Masalah banjir dapat kita lakukan dengan penanganan dini.  Hal yang paling mudah dilakukan adalah menjaga kebersihan dengan memungut sampah dan buang pada tempatnya.  Banyaknya sampah yang berserakan, selain memicu terjadinya banjir juga sangat berbahaya bagi kesehatan tubuh.  Sanitasi yang tidak terjaga akan mudah mendatangkan wabah penyakit yang berbahaya.  Dampak yang ditimbulkan dari terjangkitnya penyakit adalah mengeluarkan biaya yang tidak sedikit untuk pengobatan dan pemulihan kesehatan.

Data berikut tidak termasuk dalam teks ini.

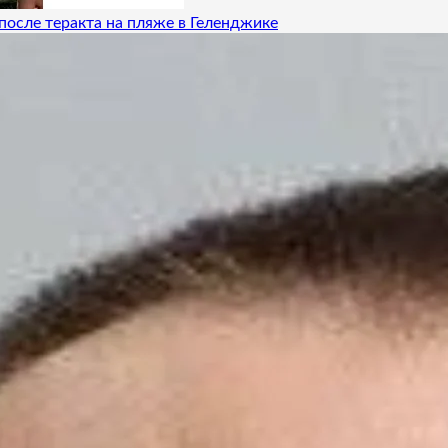
после теракта на пляже в Геленджике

Pemerintah seharusnya mampu memilah dan tidak gampang-gmpang amat memberikan peluang perizinana mendirikan bangunan pada lahan -lahan produktif  untuk  dijadikan  area bisnis bagi para pemasok saham. 

Saya tak yakin jika hal tersebut diatas  tidak direalisasikan secara bersama-sama, maka kemungkinan besar anak cucu kita kelak tidak akan menjumpai Tanah Air yang hijau dengan aneka ragam tumbuhan dan hewan.  Mereka hanya mampu menikmatinya dalam sebuah sejarah yang menggambarkan bagaimana Indonesia di masa lalu yang sangat subur dengan segala kekayaan alam yang dimilikinya. 

Untuk itu, sekali lagi saya mengajak kepada anda semua untuk mencintai lingkungan.  Mencintai saja rasanya tidak cukup tanpa di barengi dengan tindakan yang nyata bagi lingkungan sekitar.  Merawatnya, melestarikannya, adalah hal yang sangat pantas untuk kita lakukan demi cita-cita Ibu Pertiwi.  Jangan biarkan air mata Ibu Pertiwi selalu tumpah akibat kelalaian manusia yang tidak bertanggungjawab.  Mari mengukir senyuman di bibir Ibu Pertiwi.